Für (post)sowjetische Migranten in Deutschland bedeutet das, dass ihre subjektive Bindung an Russland mit ihrer fortschreitenden Akkulturation nicht nachlassen muss. Dass viele von ihnen nicht aus Russland, sondern aus der Ukraine und Kasachstan kommen, ist zunächst unwesentlich. Eine nationalistische diasporische Identität ist nicht zwingend an einen Nationalstaat gebunden, wie etwa der Pan-Arabismus deutlich macht. Der beim russischen Staat und in der offiziellen Öffentlichkeit dominierende zivilisatorische Nationalismus (in den Begriffen von Aleksandr Verkhovsky und Emil Pain) ist damit durchaus kompatibel.

Die Frage nach potentiellen Sympathien für den zivilisatorischen Nationalismus und konservative Tendenzen in Russland (denen sie ja ohne direkte Konsequenzen für ihre Lebensrealität in Deutschland nachgehen können) ist eine empirisch noch zu klärende Frage. Eine besondere Brisanz bekommt dieses Thema des „Nationalismus aus der Ferne“ (long-distance nationalism, Benedict Anderson) bei in Deutschland lebenden Menschen aus dem postsowjetischen Raum dadurch, dass die meisten von ihnen als Spätaussiedler/innen über die deutsche Staatsbürgerschaft und ein aktives Wahlrecht verfügen. Folglich hätte eine solche Ausrichtung direkte politische Konsequenzen im deutschen nationalstaatlichen System.

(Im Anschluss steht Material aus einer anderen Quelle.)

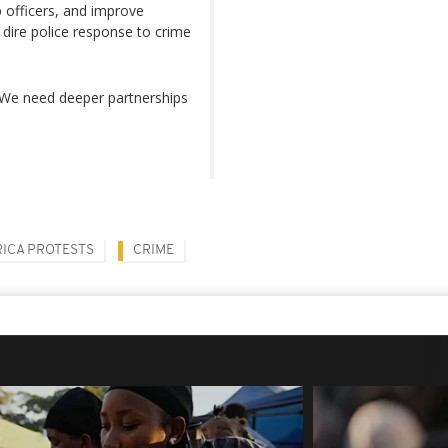
 officers, and improve
 dire police response to crime
. We need deeper partnerships
ICA PROTESTS
CRIME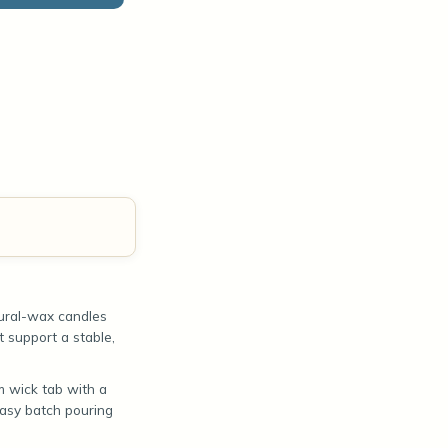
tural-wax candles
t support a stable,
 wick tab with a
easy batch pouring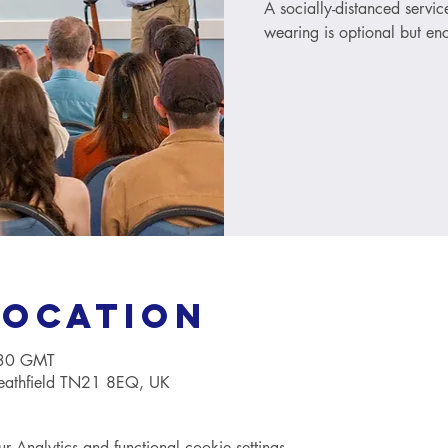
A socially-distanced servi
wearing is optional but e
Location
:30 GMT
Heathfield TN21 8EQ, UK
Analytics and functional cookie settings.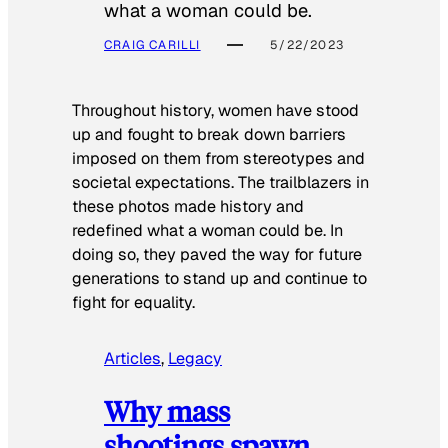
what a woman could be.
CRAIG CARILLI
5/22/2023
Throughout history, women have stood
up and fought to break down barriers
imposed on them from stereotypes and
societal expectations. The trailblazers in
these photos made history and
redefined what a woman could be. In
doing so, they paved the way for future
generations to stand up and continue to
fight for equality.
Articles
, 
Legacy
Why mass
shootings spawn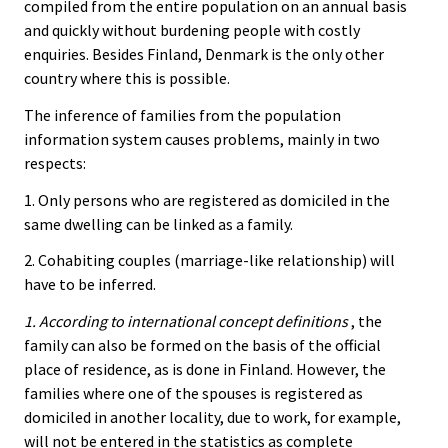
compiled from the entire population on an annual basis
and quickly without burdening people with costly
enquiries. Besides Finland, Denmark is the only other
country where this is possible.
The inference of families from the population
information system causes problems, mainly in two
respects:
1. Only persons who are registered as domiciled in the
same dwelling can be linked as a family.
2. Cohabiting couples (marriage-like relationship) will
have to be inferred.
1. According to international concept definitions
, the
family can also be formed on the basis of the official
place of residence, as is done in Finland. However, the
families where one of the spouses is registered as
domiciled in another locality, due to work, for example,
will not be entered in the statistics as complete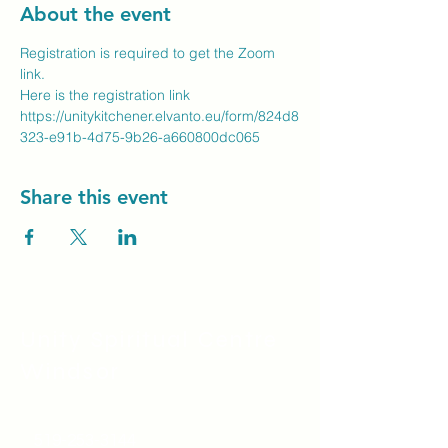
About the event
Registration is required to get the Zoom 
link.
Here is the registration link
https://unitykitchener.elvanto.eu/form/824d8
323-e91b-4d75-9b26-a660800dc065
Share this event
Unity Spiritual C
entre
Windsor
519-253-3144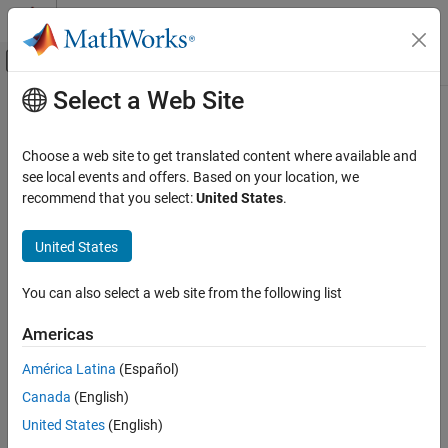
Skip to content
MATLAB Help Center
Off-Canvas Navigation Menu Toggle
Select a Web Site
Main Content
Documentation Home
showFileExtensions
Code Generation
Choose a web site to get translated content where available and
Class:
target.BuildTool
see local events and offers. Based on your location, we
Simulink Coder
Namespace:
target
recommend that you select:
United States
.
showFileExtensions
Print file extensions to screen
United States
ON THIS PAGE
Since R2023a
Syntax
Syntax
You can also select a web site from the following list
Description
myBuildTool.showFileExtensions()
Version History
Americas
See Also
Description
América Latina
(Español)
Canada
(English)
prints to screen a summary
myBuildTool.showFileExtensions()
of the configured file extensions contained in the
United States
(English)
object.
target.BuildTool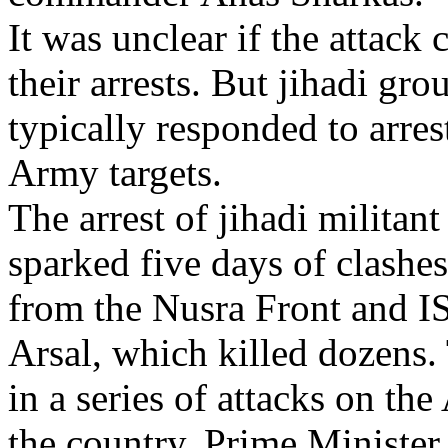
It was unclear if the attack
their arrests. But jihadi gr
typically responded to arres
Army targets.
The arrest of jihadi milit
sparked five days of clashe
from the Nusra Front and IS
Arsal, which killed dozens.
in a series of attacks on th
the country. Prime Minist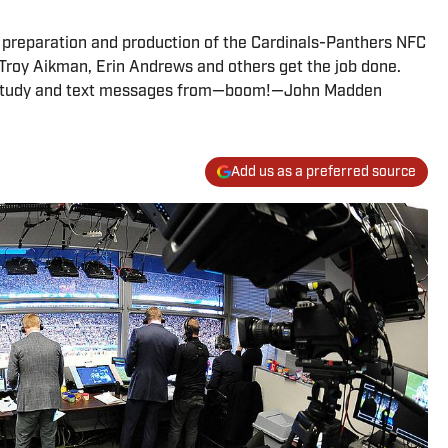
preparation and production of the Cardinals-Panthers NFC
roy Aikman, Erin Andrews and others get the job done.
film study and text messages from—boom!—John Madden
Add us as a preferred source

Politische Mobilisierungen konkreter Identitäten sind allerdings keine Selbstläufer und niemals alternativlos. Der russländische bzw. (post)sowjetische Migrationshintergrund kann je nach der Kapitalstruktur, Lebenspraxis, Migrationsgeschichte und ihrer institutionellen Rahmung sehr unterschiedliche Formen annehmen. Zwei Momente erscheinen dabei besonders wichtig. Erstens, eine subjektive und identitäre Anbindung an Russland bedeutet nicht per se Loyalität gegenüber dem russischen Staat und Übernahme seiner dominanten Narrative. Einwanderer, nicht nur hochqualifizierte expats, benutzen alternative bzw. liberale kritische Medien, auch im transnationalen und hybriden Setting. Zweitens, alle Individuen in einer Einwanderungsgesellschaft, Einheimische und Zugewanderte, sind durch plurale, nicht alleine ethnische Identitäten geprägt. Welche von diesen möglichen Identitäten jeweils in den Vordergrund geholt wird und das Handeln mitbegründet, d.h. mobilisiert wird, wechselt. Anhand besonderer Identitäten kann auch zu allgemeinen Fragen mobilisiert werden. Für Russlanddeutsche und Kontingentflüchtlinge sind es beispielsweise Fragen wie Altersarmut (hier als Folge nicht-anerkannter Rentenansprüche) oder Anerkennung von kulturellen Kompetenzen (hier: Inklusion der zweiten Muttersprache in staatliche Curricula). Auch der Wunsch nach Sicherheit und die Frage, wer berechtigt ist, am Wohlstand der deutschen Gesellschaft teilzuhaben und wer nicht, wer dazu gehören soll und wer nicht – das sind keine Themen, die in Deutschland alleine Eingewanderte aus Russland beschäftigen. Inwiefern die von ihnen auch auf Russisch diskutierten Antworten und Identitätsangebote tatsächlich importiert werden oder ob sie auch in deutschen Gefilden wachsen und transnational verarbeitet werden, bedarf einer genaueren empirischen Betrachtung. Das ZOiS wird mit einer Pilotstudie im Rahmen des Projekts „Osteuropa bei uns: Transnationale Verflechtungen osteuropäischer MigrantInnen in Berlin“ dazu beitragen.


Tatiana Golova ist wissenschaftliche Mitarbeiterin am ZOiS.